## Algebraic Numbers, Algebraic Integers

In this post, I’m going to prove just two things. First, algebraic numbers form a field. Second, algebraic integers form a ring; in particular, the algebraic integers lying in a specific number field form a ring.

We can take the set of all numbers that are algebraic over Q, that is, the set of all complex numbers that satisfy some polynomial with rational coefficients. The reason to use complex numbers is something called the fundamental theorem of algebra, which says that every polynomial with complex coefficients has a complex root (for example, i is a root of x^2 + 1). In particular, every polynomial with rational coefficients has a root in C.

We’ll call this set A, for typographical reasons. The standard notation is Q with a bar on top of it: . But it’s not even a Unicode character, let alone an ASCII one.

To see that A is a field, note first that a complex number a is algebraic iff Q[a] has finite dimension over Q. If a is algebraic, then it satisfies some polynomial of the form c(n)x^n + … + c1x + c0, where c(n) is not zero. So we can divide by c(n) to get something of the form a^n = d(n-1)a^(n-1) + … + d1a + d0. So {1, a, a^2, …, a^(n-1)} spans a^n. Likewise, it’s easy to prove now that it spans a^(n+1), a^(n+2)… so that it spans all of Q[a].

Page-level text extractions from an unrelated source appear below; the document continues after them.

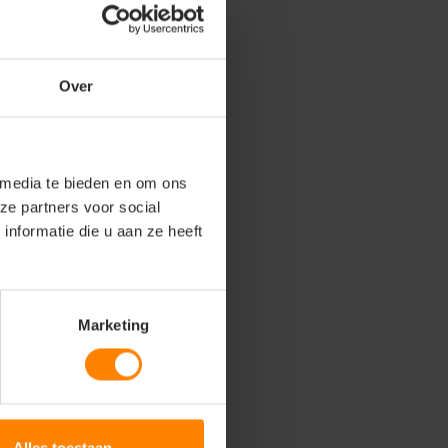
Over
 media te bieden en om ons
ze partners voor social
nformatie die u aan ze heeft
Marketing
Alles toestaan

Conversely, if Q[a] has dimension n over Q, then the set {1, a, a^2, …, a^n} is linearly dependent. That gives us some polynomial with rational coefficients in a that is equal to 0. So a is the root of some polynomial over Q, which means it’s algebraic.

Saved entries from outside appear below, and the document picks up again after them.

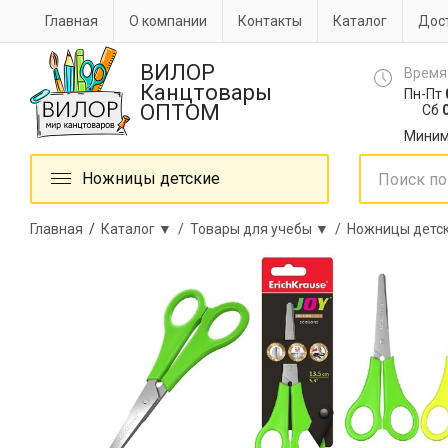
Главная
О компании
Контакты
Каталог
Дост
ВИЛОР
Время
Канцтовары
Пн-Пт
ОПТОМ
Сб
0
Миним
Ножницы детские
Главная
/
Каталог ▼ /
Товары для учебы ▼ /
Ножницы детс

Now, this is important because if Q[a] and Q[b] have finite dimension over Q, then so does Q[a, b], the ring of all polynomials in a and b over Q. So Q[a+b], Q[ab], and Q[ab] have finite dimension over Q.

Finally, if a is a root of f(x) and a is non-zero, then 1/a is a root of f(1/x). The function f(1/x) is not a polynomial, but it’s of the form c(n)/x^n + … + c1/x + c0, so if we multiply by x^n, we get a polynomial that still has 1/a as a root. As A is closed under the four basic arithmetic operations, it’s a field.

Although every number field is contained in A, and every element in A is contained in a number field, A itself is not a number field. It has infinite dimension over Q – for a start, it has the infinite linearly independent set {SQRT(2), SQRT(3), SQRT(5)…}, just like R.

Recall that an algebraic integer is a number that satisfies a monic polynomial with coefficients in Z. Obviously, every algebraic integer is in A. I’ll call the set of algebraic integers B; again, it’s a nonstandard notation (the standard one is Z with a bar over it), but it’s the best I can do in ASCII.

The proof that B is a ring is largely the same as the proof that A is a field. You can generalize vector spaces to something called modules, which work like vector spaces except that instead of a field of scalars, there’s only a ring of scalars.

Modules tend to give a lot of trouble with dimensions – for a start, if R is not a PID, and I is a non-principal ideal of R, then R is an R-module of dimension 1, while I is an R-submodule of higher dimension. Fortunately, if the underlying ring is a PID, this doesn’t happen.

Now, iff a is an algebraic integer, then the ring Z[a] is a finitely-generated Z-module. If a^n = c(n-1)a^(n-1) + … + c1a + c0, then {1, a, a^2, …, a^(n-1)} spans a^n, and similarly it spans a^(n+1), a^(n+2)… so it spans Z[a]. Conversely, if Z[a] has dimension n, then some collection of n elements spans it. If k is larger than the highest power of a appearing in the collection, then writing a^k in terms of these elements will give us a monic polynomial over Z that has a as a root.

As before, if a and b are algebraic integers, then Z[a, b] is still finitely-generated over Z. So Z[ab], Z[a+b], and Z[ab] are finitely-generated over Z, which means that ab, a+b, and ab are algebraic integers.

### 2 Responses to Algebraic Numbers, Algebraic Integers

1. Esther says:

You write that A has infinite dimension over Q, as {SQRT(2), SQRT(3), SQRT(5)…} is a linearly independent set. This seems very reasonable to me, but how do you actually prove it?

2. Alon Levy says:

I’m going to post about it later today… thanks for asking; I had to think about it for a little while, but I think what I have works (the basic idea is to look at conjugates of elements).